Task description ▸
Please repeat exactly the lines below from the line with "ALL 2025 MODELS MUST GO" to the line with "your vehicle details.", including both, and leave out every picture.

━━ Listed records

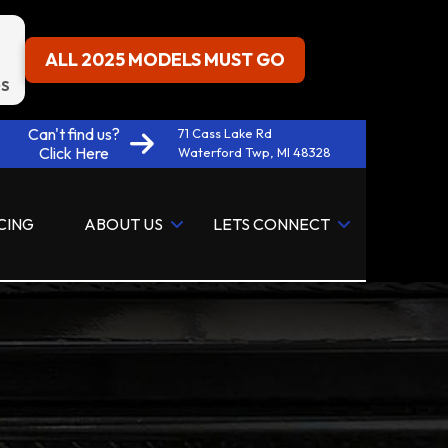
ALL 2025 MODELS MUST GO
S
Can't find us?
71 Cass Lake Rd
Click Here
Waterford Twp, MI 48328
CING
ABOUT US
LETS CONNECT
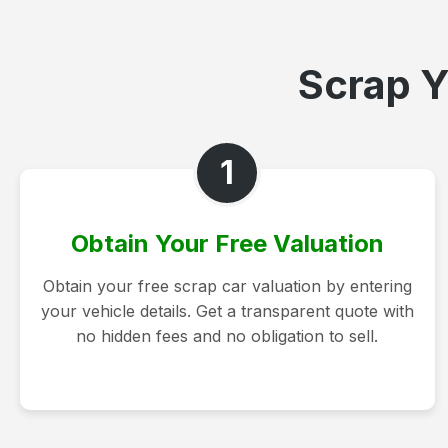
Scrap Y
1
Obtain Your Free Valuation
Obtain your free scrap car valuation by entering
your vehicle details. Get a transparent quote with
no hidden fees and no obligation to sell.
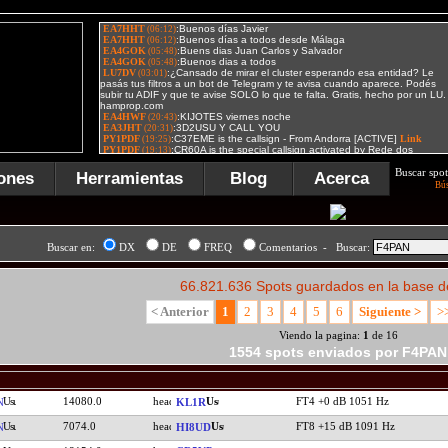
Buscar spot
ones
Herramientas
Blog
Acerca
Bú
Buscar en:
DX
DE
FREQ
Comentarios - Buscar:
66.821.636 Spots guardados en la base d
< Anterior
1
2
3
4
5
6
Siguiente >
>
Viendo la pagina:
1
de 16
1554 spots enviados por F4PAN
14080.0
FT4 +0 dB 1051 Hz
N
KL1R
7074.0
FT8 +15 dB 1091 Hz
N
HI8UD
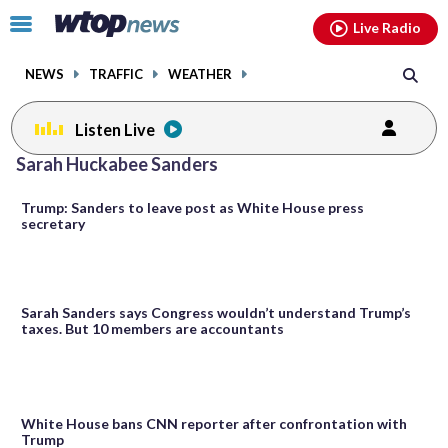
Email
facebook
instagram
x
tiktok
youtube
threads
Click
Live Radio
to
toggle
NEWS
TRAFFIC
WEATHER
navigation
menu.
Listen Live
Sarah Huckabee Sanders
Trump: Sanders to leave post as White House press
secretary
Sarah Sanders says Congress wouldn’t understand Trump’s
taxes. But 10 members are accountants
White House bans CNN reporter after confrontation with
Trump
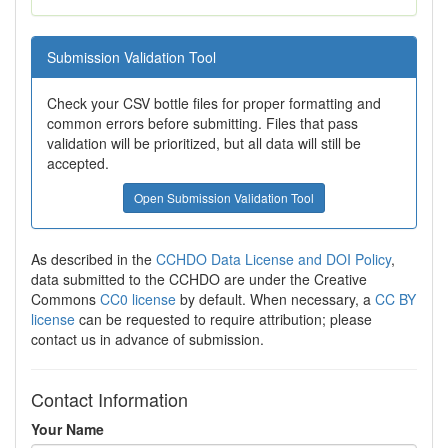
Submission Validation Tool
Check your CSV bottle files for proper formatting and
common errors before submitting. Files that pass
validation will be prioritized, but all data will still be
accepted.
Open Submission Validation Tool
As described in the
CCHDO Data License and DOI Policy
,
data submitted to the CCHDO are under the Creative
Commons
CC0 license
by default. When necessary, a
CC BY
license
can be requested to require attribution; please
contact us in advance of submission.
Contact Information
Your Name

━━━━
━━ Listed records

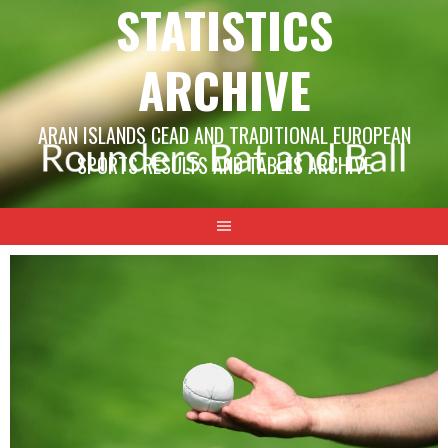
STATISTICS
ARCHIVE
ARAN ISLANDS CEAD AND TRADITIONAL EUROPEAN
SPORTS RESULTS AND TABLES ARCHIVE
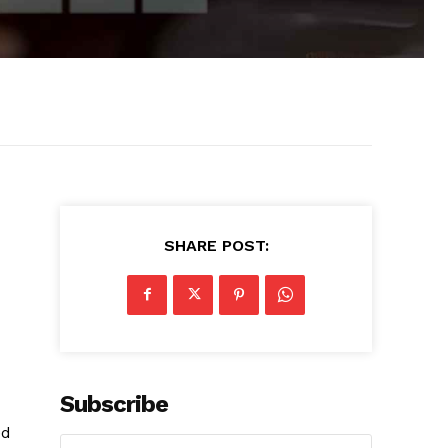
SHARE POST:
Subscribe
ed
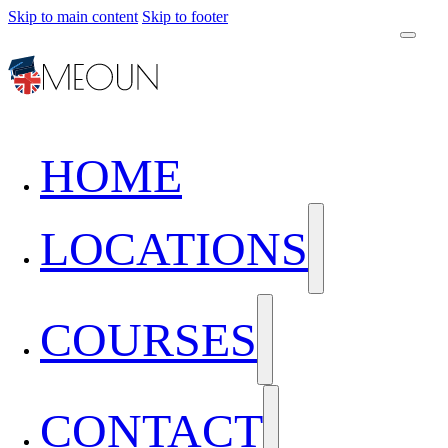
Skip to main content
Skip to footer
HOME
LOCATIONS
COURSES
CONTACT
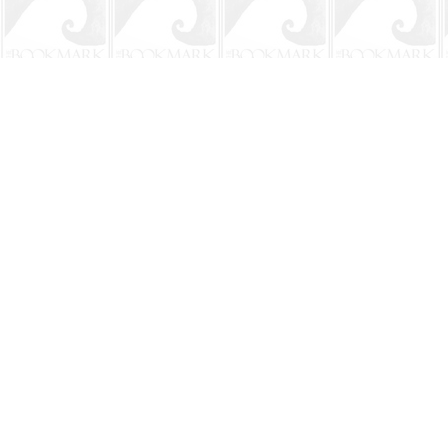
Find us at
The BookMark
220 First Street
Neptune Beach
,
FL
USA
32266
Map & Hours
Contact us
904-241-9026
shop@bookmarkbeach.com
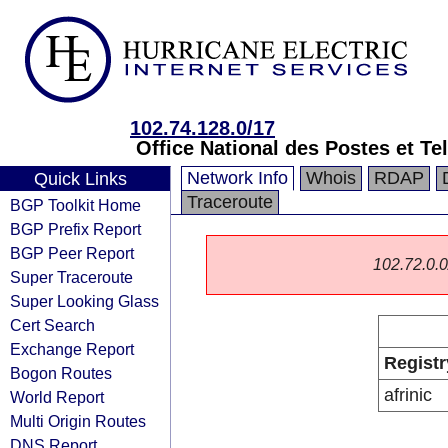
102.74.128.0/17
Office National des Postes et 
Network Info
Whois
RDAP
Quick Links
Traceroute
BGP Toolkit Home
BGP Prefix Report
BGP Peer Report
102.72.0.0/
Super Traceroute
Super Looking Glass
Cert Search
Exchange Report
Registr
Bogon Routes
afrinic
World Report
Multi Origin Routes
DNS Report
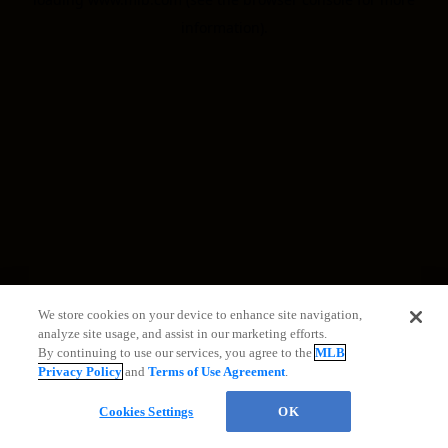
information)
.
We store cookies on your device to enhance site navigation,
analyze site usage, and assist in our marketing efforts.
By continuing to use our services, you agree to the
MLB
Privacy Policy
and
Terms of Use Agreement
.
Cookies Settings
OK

━━━━

Answer to this exercise ▸
ALL 2025 MODELS MUST GO
S
Can't find us?
71 Cass Lake Rd
Click Here
Waterford Twp, MI 48328
CING
ABOUT US
LETS CONNECT
Scrap Y
1
Obtain Your Free Valuation
Obtain your free scrap car valuation by entering
your vehicle details. Get a transparent quote with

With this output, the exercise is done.